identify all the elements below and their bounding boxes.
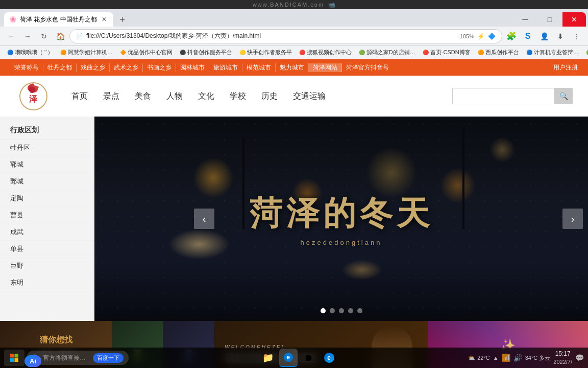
bookmark-10[interactable]: 🟢公众号 — [583, 48, 588, 57]
bookmark-6[interactable]: 🟢源码之家D的店铺… — [356, 48, 419, 57]
maximize-btn[interactable]: □ — [538, 12, 561, 27]
weather-widget[interactable]: ⛅ 22°C — [468, 355, 490, 361]
address-bar[interactable]: 📄 file:///C:/Users/31304/Desktop/我的家乡-菏泽… — [69, 29, 502, 43]
svg-rect-2 — [10, 358, 14, 362]
top-nav-wushu[interactable]: 武术之乡 — [110, 63, 143, 72]
hero-subtitle: hezededongtiann — [250, 239, 433, 246]
top-nav-charm[interactable]: 魅力城市 — [276, 63, 309, 72]
sidebar-item-chengwu[interactable]: 成武 — [0, 224, 94, 241]
taskbar-edge[interactable]: e — [320, 349, 338, 367]
profile-btn[interactable]: S — [521, 29, 535, 43]
address-bar-row: ← → ↻ 🏠 📄 file:///C:/Users/31304/Desktop… — [0, 27, 588, 46]
network-icon[interactable]: 📶 — [502, 354, 510, 362]
home-btn[interactable]: 🏠 — [53, 29, 67, 43]
extension-btn[interactable]: 🧩 — [504, 29, 519, 43]
bookmark-7[interactable]: 🔴首页-CSDN博客 — [420, 48, 474, 57]
clock-time: 15:17 — [553, 350, 572, 358]
notification-icon[interactable]: 💬 — [575, 354, 584, 362]
hero-title: 菏泽的冬天 — [250, 191, 433, 236]
top-nav-garden[interactable]: 园林城市 — [176, 63, 209, 72]
nav-history[interactable]: 历史 — [261, 91, 278, 102]
sidebar-item-caoxian[interactable]: 曹县 — [0, 207, 94, 224]
nav-school[interactable]: 学校 — [230, 91, 246, 102]
nav-transport[interactable]: 交通运输 — [293, 91, 326, 102]
bookmark-0[interactable]: 🔵哦哦哦哦（ '`） — [4, 48, 56, 57]
register-link[interactable]: 用户注册 — [553, 63, 578, 72]
taskbar-search-box[interactable]: 🔍 官方将彻查被… 百度一下 — [27, 351, 129, 365]
sidebar-item-dongming[interactable]: 东明 — [0, 274, 94, 291]
hero-dot-0[interactable] — [321, 308, 326, 313]
sidebar-item-yuncheng[interactable]: 郓城 — [0, 156, 94, 173]
start-button[interactable] — [4, 350, 24, 366]
nav-people[interactable]: 人物 — [166, 91, 183, 102]
sidebar-item-dingtao[interactable]: 定陶 — [0, 190, 94, 207]
download-btn[interactable]: ⬇ — [553, 29, 568, 43]
card-title-guess: 猜你想找 — [40, 335, 72, 346]
taskbar-system-tray: ⛅ 22°C ▲ 📶 🔊 34°C 多云 15:17 2022/7/ 💬 — [468, 350, 584, 366]
bookmarks-bar: 🔵哦哦哦哦（ '`） 🟠阿慧学姐计算机… 🔶优品创作中心官网 ⚫抖音创作服务平台… — [0, 46, 588, 59]
sidebar-menu: 行政区划 牡丹区 郓城 鄄城 定陶 曹县 成武 单县 巨野 东明 — [0, 117, 94, 321]
search-button[interactable]: 🔍 — [554, 88, 573, 104]
top-nav-honor[interactable]: 荣誉称号 — [10, 63, 43, 72]
search-input[interactable] — [452, 88, 554, 104]
bookmark-3[interactable]: ⚫抖音创作服务平台 — [177, 48, 235, 57]
bookmark-2[interactable]: 🔶优品创作中心官网 — [117, 48, 176, 57]
sidebar-item-mudanqu[interactable]: 牡丹区 — [0, 140, 94, 156]
hero-dot-2[interactable] — [339, 308, 344, 313]
hero-dot-3[interactable] — [348, 308, 353, 313]
top-nav-peony[interactable]: 牡丹之都 — [43, 63, 77, 72]
hero-dot-1[interactable] — [330, 308, 335, 313]
hero-prev-btn[interactable]: ‹ — [194, 209, 214, 229]
sidebar-title[interactable]: 行政区划 — [0, 122, 94, 140]
nav-scenery[interactable]: 景点 — [103, 91, 119, 102]
top-nav-tiktok[interactable]: 菏泽官方抖音号 — [342, 63, 393, 72]
top-nav-model[interactable]: 模范城市 — [242, 63, 276, 72]
bookmark-8[interactable]: 🟠西瓜创作平台 — [475, 48, 522, 57]
sidebar-item-juancheng[interactable]: 鄄城 — [0, 173, 94, 190]
website-content: 荣誉称号 牡丹之都 戏曲之乡 武术之乡 书画之乡 园林城市 旅游城市 模范城市 … — [0, 59, 588, 368]
hero-dot-4[interactable] — [357, 308, 362, 313]
browser-frame: www.BANDICAM.com 📹 🌸 荷泽 花乡水色 中国牡丹之都 ✕ + … — [0, 0, 588, 59]
sidebar-item-dansian[interactable]: 单县 — [0, 241, 94, 258]
top-nav-tourism[interactable]: 旅游城市 — [209, 63, 242, 72]
extension-icon-2: 🔷 — [488, 33, 496, 40]
settings-btn[interactable]: ⋮ — [570, 29, 584, 43]
taskbar-record[interactable]: ⏺ — [300, 349, 318, 367]
hero-text: 菏泽的冬天 hezededongtiann — [250, 191, 433, 246]
bookmark-5[interactable]: 🔴搜狐视频创作中心 — [296, 48, 355, 57]
nav-food[interactable]: 美食 — [135, 91, 151, 102]
hero-next-btn[interactable]: › — [562, 209, 583, 229]
svg-rect-0 — [10, 354, 14, 358]
chevron-up-icon[interactable]: ▲ — [493, 355, 499, 361]
extension-icon-1: ⚡ — [477, 33, 485, 40]
nav-home[interactable]: 首页 — [71, 91, 88, 102]
bookmark-4[interactable]: 🟡快手创作者服务平 — [236, 48, 295, 57]
site-logo[interactable]: 泽 — [15, 78, 51, 114]
ai-button[interactable]: Ai — [24, 355, 41, 367]
taskbar: 🔍 官方将彻查被… 百度一下 📁 e ⏺ e ⛅ 22°C ▲ 📶 🔊 34°C… — [0, 348, 588, 368]
minimize-btn[interactable]: ─ — [513, 12, 537, 27]
sidebar-item-juye[interactable]: 巨野 — [0, 258, 94, 274]
top-nav-opera[interactable]: 戏曲之乡 — [77, 63, 110, 72]
tab-close-btn[interactable]: ✕ — [100, 15, 108, 24]
forward-btn[interactable]: → — [20, 29, 35, 43]
account-btn[interactable]: 👤 — [537, 29, 551, 43]
bookmark-1[interactable]: 🟠阿慧学姐计算机… — [57, 48, 116, 57]
new-tab-btn[interactable]: + — [115, 13, 130, 27]
bookmark-9[interactable]: 🔵计算机专业答辩… — [523, 48, 582, 57]
nav-culture[interactable]: 文化 — [198, 91, 214, 102]
active-tab[interactable]: 🌸 荷泽 花乡水色 中国牡丹之都 ✕ — [4, 12, 113, 27]
clock-widget[interactable]: 15:17 2022/7/ — [553, 350, 572, 366]
main-nav: 首页 景点 美食 人物 文化 学校 历史 交通运输 — [71, 91, 442, 102]
taskbar-file-explorer[interactable]: 📁 — [259, 349, 277, 367]
hero-image: 菏泽的冬天 hezededongtiann ‹ › — [94, 117, 588, 321]
top-nav-website[interactable]: 菏泽网站 — [309, 63, 342, 72]
bandicam-watermark: www.BANDICAM.com — [253, 2, 324, 8]
close-btn[interactable]: ✕ — [562, 12, 586, 27]
baidu-search-btn[interactable]: 百度一下 — [93, 353, 124, 363]
top-nav-painting[interactable]: 书画之乡 — [143, 63, 176, 72]
taskbar-browser[interactable]: e — [279, 349, 298, 367]
back-btn[interactable]: ← — [4, 29, 18, 43]
reload-btn[interactable]: ↻ — [37, 29, 51, 43]
sound-icon[interactable]: 🔊 — [513, 354, 522, 362]
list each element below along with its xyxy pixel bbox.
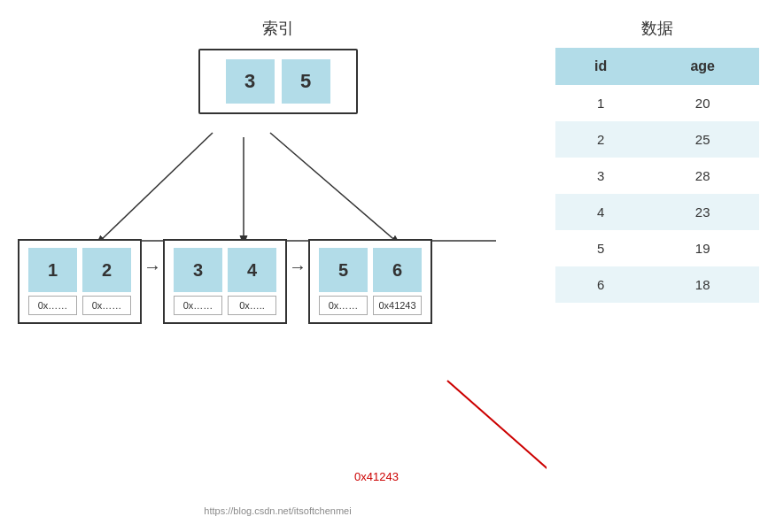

◆ ◆ ◆ ◆ ◆ ◆ ◆

Report each line of the material in which the string "browser" occurs.

browser-frame: www.BANDICAM.com 📹 🌸 荷泽 花乡水色 中国牡丹之都 ✕ + … — [0, 0, 588, 59]
taskbar-browser[interactable]: e — [279, 349, 298, 367]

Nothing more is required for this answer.